=== How to complete this task ===
Each line below with the string "應用程式" should be copied.

[Structured page parsing data]
_ _ _ _
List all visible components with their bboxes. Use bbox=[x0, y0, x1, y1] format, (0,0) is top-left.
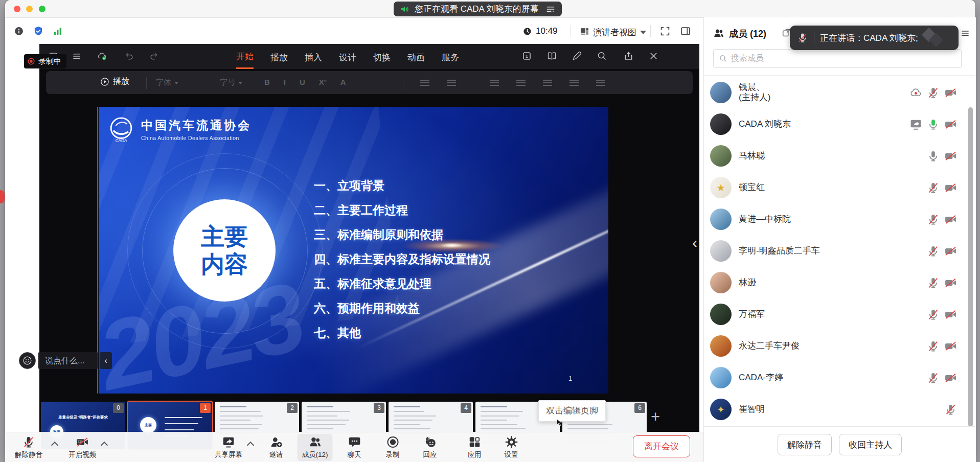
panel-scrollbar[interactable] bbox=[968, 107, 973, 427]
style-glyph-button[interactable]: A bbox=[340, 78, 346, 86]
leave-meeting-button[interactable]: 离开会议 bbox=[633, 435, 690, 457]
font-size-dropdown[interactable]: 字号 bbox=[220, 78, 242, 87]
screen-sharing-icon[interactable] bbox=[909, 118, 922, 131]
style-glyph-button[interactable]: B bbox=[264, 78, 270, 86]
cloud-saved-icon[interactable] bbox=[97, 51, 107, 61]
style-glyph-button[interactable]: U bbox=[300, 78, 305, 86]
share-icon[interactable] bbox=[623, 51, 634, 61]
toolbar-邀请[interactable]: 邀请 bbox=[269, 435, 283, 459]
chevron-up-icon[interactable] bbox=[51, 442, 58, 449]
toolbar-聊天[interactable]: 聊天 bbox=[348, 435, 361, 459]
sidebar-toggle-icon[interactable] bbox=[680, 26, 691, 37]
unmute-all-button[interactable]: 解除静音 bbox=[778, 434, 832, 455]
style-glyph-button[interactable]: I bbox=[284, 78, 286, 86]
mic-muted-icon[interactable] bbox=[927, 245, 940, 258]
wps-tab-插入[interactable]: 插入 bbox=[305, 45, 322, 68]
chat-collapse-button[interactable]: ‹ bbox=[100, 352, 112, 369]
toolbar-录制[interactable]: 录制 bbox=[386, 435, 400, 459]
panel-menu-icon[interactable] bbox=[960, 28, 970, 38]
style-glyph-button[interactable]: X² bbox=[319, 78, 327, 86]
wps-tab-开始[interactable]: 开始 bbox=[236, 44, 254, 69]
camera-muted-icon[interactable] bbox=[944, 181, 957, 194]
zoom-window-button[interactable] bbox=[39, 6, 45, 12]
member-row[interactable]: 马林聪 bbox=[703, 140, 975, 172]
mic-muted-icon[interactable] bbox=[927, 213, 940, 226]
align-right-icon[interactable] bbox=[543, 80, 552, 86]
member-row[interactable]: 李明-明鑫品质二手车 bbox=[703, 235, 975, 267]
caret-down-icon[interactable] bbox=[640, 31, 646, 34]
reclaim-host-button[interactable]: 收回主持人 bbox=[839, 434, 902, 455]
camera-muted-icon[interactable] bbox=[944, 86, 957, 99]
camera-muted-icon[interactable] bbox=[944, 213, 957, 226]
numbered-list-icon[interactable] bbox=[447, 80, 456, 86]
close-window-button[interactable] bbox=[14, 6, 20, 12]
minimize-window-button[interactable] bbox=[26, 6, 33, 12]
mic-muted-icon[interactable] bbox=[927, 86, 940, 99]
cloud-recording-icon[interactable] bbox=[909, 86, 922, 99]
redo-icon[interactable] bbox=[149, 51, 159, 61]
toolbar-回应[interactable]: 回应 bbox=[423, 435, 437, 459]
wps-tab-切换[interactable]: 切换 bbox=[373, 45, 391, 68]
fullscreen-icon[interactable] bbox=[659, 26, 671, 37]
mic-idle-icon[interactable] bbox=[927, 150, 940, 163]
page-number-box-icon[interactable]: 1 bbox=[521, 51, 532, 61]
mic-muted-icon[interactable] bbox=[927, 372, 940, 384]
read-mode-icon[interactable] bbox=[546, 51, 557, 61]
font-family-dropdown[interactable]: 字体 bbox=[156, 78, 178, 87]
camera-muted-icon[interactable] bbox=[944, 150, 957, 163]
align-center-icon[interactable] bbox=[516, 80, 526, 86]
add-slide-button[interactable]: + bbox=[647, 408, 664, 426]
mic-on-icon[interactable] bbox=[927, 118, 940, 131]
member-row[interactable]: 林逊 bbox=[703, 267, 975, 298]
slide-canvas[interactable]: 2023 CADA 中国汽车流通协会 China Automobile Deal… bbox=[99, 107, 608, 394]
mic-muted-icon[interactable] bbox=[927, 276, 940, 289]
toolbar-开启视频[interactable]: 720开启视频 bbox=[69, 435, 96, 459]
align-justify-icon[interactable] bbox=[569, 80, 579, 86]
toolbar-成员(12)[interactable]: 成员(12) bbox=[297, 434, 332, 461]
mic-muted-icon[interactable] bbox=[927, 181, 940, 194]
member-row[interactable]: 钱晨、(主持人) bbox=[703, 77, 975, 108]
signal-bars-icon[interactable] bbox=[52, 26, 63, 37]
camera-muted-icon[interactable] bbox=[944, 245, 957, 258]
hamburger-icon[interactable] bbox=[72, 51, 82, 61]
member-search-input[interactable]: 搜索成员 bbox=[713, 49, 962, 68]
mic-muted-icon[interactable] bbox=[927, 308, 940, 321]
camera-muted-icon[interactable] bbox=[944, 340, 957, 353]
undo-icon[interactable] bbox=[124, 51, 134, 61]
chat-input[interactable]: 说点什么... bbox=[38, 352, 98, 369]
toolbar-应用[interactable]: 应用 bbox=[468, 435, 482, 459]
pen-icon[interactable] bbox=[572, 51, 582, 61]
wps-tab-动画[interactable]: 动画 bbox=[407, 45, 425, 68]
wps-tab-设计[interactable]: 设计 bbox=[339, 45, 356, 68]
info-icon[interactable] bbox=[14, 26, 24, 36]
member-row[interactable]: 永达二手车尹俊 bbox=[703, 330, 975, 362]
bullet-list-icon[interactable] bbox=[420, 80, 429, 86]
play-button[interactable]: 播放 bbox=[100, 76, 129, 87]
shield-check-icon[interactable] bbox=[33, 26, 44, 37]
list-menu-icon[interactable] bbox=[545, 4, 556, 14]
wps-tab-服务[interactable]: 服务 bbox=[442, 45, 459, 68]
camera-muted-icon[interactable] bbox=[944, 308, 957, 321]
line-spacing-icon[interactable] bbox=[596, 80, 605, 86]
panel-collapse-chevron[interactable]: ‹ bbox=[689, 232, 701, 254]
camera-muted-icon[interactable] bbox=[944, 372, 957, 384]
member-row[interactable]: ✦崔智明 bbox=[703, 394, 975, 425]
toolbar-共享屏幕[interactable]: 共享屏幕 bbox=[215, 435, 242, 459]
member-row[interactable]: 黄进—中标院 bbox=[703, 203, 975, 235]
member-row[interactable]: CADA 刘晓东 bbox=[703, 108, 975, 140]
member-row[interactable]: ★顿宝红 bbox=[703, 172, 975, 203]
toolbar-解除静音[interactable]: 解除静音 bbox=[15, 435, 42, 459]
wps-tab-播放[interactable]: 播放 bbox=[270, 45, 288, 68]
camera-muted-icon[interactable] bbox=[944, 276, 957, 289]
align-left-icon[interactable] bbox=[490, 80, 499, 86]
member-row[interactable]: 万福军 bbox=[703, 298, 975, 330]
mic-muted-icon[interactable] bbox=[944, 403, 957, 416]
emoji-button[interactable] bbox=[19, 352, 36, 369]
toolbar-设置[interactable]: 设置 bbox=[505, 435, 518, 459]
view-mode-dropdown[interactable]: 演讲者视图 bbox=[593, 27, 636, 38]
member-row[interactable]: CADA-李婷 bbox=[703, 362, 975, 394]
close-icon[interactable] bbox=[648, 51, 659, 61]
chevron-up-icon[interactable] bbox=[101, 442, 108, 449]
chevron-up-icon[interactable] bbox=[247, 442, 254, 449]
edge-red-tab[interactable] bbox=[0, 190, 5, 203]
_ _ _ _
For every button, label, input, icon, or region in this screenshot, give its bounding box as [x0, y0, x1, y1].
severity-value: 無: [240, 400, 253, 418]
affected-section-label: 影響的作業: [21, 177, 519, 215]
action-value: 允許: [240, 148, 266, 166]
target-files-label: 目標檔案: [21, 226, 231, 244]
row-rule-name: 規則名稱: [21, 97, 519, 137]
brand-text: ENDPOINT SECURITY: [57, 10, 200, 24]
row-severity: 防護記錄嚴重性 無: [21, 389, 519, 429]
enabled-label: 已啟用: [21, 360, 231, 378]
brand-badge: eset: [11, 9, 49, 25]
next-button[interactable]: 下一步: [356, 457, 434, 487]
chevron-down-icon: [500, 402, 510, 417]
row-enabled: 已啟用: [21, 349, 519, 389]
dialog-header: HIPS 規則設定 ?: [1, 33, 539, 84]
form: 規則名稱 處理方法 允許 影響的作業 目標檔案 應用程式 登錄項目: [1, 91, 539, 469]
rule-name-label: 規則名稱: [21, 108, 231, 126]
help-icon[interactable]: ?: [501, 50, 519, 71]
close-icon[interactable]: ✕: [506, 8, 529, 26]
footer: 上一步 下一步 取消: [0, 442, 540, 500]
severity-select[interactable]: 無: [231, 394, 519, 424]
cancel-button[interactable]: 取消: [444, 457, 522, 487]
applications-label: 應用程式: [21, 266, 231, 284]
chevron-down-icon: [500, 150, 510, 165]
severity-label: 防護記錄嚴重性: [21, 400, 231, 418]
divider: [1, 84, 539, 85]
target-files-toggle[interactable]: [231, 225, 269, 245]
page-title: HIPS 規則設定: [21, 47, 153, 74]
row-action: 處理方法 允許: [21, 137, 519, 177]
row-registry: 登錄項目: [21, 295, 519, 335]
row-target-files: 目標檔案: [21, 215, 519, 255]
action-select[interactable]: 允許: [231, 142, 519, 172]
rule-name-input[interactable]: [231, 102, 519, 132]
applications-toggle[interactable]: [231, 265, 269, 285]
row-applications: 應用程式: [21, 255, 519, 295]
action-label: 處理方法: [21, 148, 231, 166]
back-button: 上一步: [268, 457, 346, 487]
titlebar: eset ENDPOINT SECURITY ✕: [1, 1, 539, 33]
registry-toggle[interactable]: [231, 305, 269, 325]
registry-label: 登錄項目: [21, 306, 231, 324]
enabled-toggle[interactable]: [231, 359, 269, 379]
_ _ _ _
=== Solution below ===
form: 規則名稱 處理方法 允許 影響的作業 目標檔案 應用程式 登錄項目: [1, 91, 539, 469]
applications-label: 應用程式: [21, 266, 231, 284]
row-applications: 應用程式: [21, 255, 519, 295]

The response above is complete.